Exercise aim. Report every line from the following entries that contains the string "области".

──────

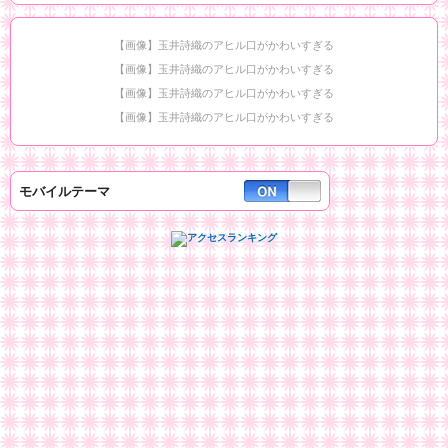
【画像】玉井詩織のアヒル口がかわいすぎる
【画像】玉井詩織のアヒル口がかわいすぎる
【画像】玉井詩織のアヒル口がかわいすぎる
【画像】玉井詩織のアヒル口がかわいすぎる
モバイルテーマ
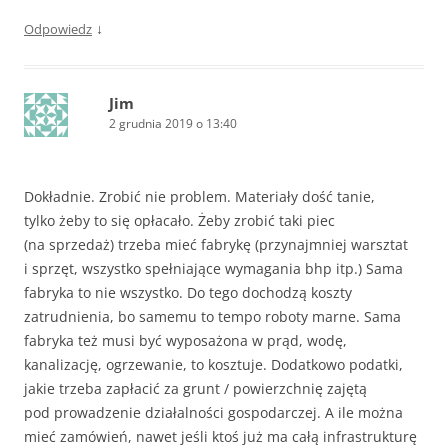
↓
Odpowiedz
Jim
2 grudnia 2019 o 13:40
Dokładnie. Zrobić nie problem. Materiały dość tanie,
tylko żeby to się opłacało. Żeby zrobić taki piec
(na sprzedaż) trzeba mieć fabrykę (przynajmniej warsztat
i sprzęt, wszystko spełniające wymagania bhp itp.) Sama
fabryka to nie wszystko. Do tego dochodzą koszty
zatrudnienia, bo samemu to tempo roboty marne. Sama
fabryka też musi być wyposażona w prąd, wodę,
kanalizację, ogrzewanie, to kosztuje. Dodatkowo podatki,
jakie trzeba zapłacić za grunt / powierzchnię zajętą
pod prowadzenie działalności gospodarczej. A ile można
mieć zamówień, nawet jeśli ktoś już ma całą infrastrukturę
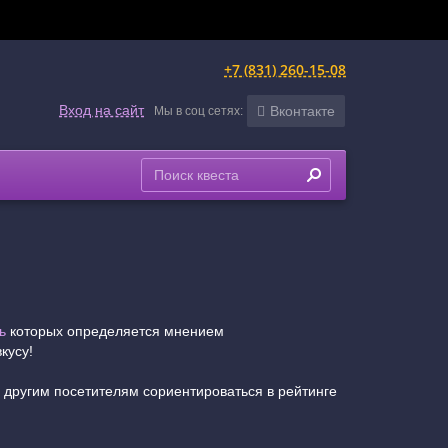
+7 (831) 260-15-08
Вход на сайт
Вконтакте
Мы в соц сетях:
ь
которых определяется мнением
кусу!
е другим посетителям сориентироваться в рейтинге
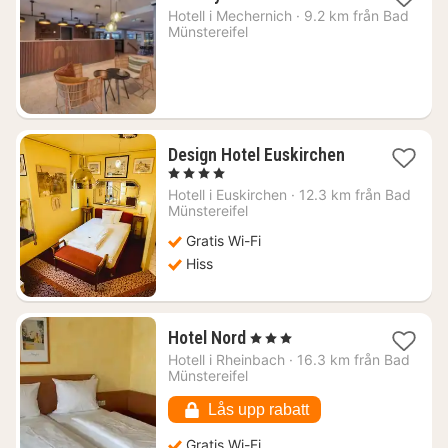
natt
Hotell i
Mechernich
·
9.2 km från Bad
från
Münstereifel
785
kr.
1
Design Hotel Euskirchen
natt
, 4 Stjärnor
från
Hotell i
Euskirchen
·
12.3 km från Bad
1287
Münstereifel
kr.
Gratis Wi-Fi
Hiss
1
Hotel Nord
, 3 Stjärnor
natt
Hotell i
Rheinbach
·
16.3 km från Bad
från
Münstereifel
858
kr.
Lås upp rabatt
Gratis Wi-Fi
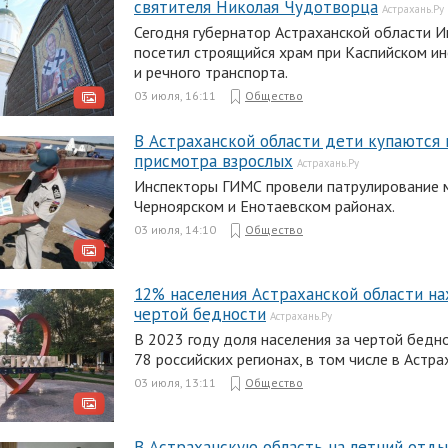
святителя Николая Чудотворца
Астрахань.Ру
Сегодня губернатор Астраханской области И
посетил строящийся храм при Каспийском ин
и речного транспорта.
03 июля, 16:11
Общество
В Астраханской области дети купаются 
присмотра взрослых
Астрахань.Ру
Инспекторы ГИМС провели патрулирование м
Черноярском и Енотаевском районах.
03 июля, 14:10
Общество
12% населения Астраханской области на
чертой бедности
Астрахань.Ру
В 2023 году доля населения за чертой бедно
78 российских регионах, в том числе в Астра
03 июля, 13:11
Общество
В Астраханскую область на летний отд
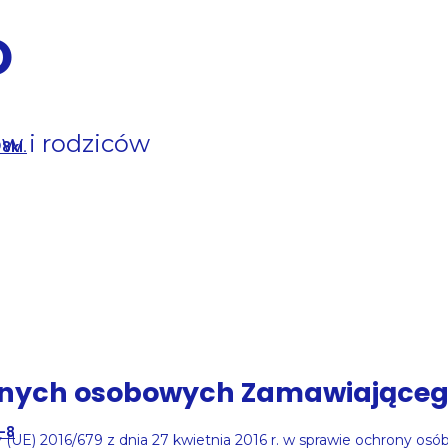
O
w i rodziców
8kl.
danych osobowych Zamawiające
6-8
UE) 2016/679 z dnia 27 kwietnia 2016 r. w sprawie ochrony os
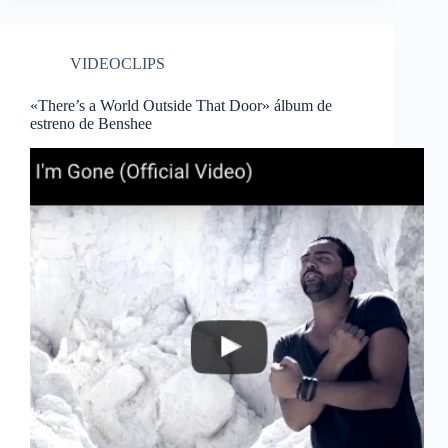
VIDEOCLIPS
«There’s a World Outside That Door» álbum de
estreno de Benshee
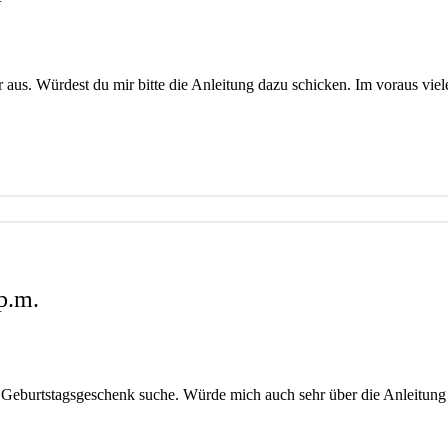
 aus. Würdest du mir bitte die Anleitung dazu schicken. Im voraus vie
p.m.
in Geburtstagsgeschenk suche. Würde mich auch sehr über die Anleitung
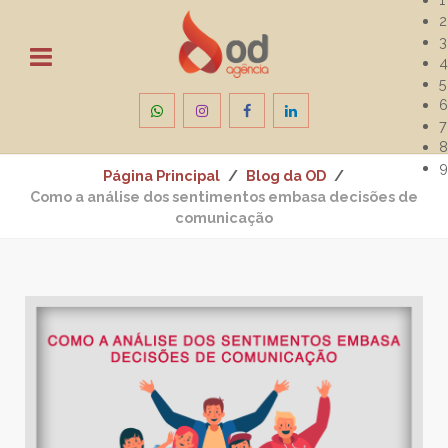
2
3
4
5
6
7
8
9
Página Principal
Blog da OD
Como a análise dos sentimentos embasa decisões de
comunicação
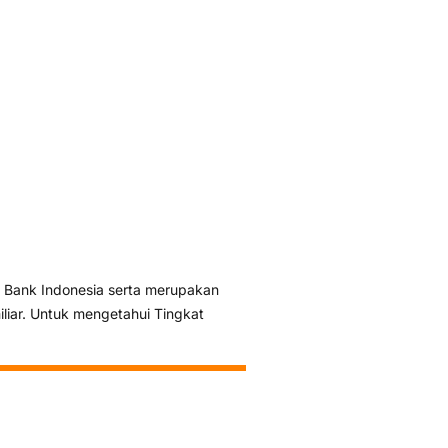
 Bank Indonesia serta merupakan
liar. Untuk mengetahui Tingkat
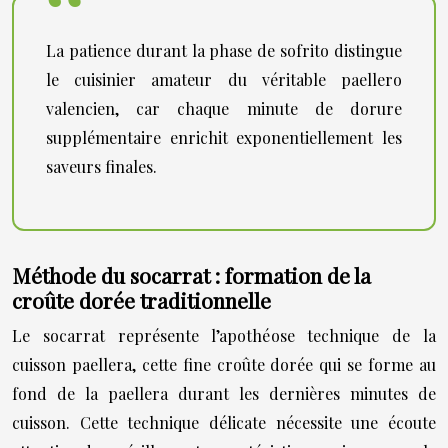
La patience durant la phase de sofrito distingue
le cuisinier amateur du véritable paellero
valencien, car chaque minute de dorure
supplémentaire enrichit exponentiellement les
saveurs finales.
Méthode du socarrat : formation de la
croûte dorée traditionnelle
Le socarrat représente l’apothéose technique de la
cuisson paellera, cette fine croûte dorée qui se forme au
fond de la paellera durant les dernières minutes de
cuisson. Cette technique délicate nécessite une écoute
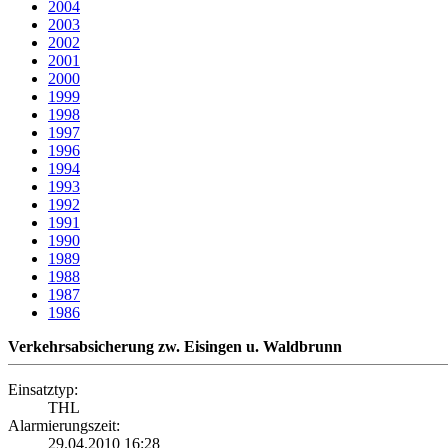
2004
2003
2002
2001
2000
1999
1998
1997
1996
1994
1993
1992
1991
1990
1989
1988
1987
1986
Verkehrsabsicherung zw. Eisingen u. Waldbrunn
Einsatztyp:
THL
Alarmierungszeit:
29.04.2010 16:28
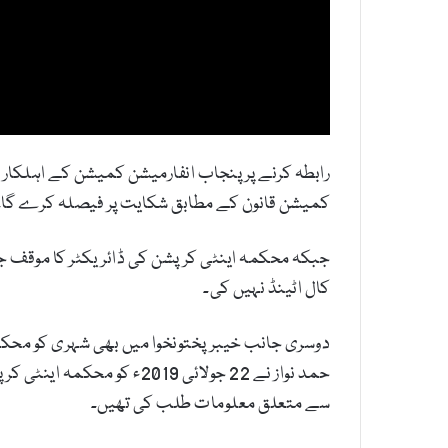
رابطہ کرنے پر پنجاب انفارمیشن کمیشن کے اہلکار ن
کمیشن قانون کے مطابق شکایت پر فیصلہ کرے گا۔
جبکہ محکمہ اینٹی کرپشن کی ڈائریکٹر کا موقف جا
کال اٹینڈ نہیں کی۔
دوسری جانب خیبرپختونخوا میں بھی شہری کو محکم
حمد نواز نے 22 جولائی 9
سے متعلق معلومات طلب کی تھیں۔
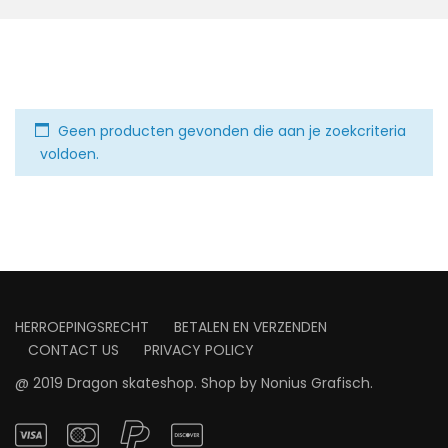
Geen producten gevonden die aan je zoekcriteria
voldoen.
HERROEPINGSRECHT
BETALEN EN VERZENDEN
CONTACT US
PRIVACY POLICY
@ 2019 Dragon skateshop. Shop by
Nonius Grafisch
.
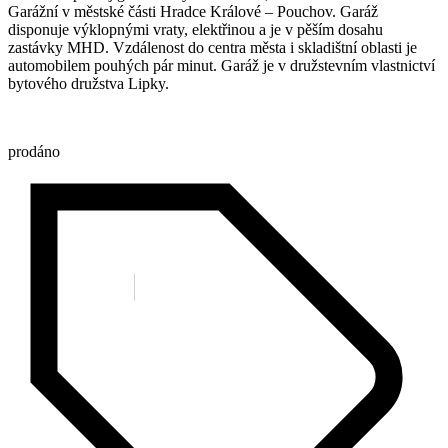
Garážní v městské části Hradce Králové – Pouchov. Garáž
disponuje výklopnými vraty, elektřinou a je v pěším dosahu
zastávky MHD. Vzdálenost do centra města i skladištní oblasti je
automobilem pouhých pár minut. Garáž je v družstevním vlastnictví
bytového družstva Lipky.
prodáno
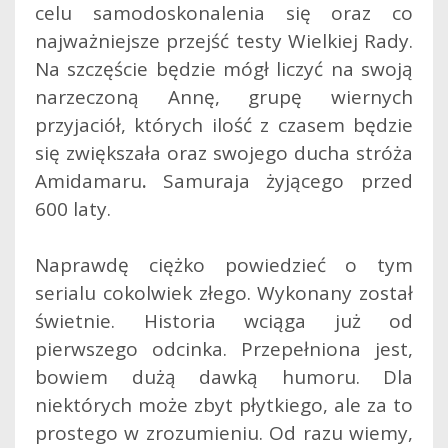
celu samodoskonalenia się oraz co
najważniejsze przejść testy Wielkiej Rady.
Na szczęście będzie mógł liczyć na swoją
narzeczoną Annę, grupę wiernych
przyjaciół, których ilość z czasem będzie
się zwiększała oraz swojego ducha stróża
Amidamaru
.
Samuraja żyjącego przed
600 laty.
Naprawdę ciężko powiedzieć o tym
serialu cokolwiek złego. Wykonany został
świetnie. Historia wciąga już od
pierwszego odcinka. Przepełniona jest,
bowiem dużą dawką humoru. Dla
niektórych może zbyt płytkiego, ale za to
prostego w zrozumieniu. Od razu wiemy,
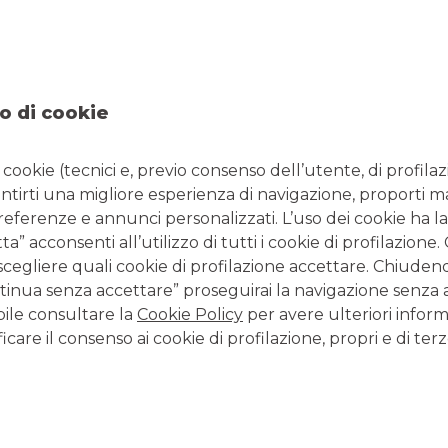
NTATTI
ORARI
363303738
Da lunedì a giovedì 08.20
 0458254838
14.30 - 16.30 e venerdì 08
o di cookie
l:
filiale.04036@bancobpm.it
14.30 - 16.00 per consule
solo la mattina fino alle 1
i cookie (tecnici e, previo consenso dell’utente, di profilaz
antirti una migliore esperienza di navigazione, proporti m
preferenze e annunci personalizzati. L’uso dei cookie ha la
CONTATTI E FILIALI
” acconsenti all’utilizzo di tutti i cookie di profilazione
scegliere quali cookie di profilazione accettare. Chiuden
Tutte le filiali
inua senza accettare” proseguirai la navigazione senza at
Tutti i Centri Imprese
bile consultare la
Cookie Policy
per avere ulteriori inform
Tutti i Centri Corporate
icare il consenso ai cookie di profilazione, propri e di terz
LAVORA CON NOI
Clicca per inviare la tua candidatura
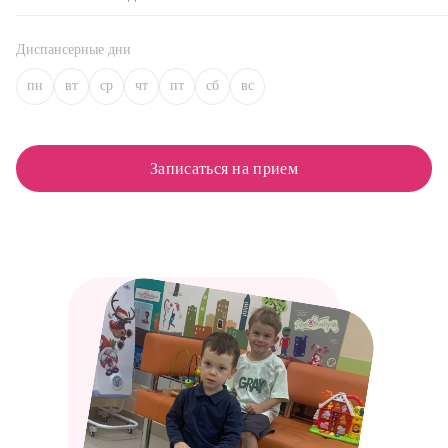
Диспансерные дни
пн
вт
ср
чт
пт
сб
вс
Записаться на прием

──────

Exercise answer.
Сегодня губернатор Астраханской области И
В Астраханской области дети купаются 
12% населения Астраханской области на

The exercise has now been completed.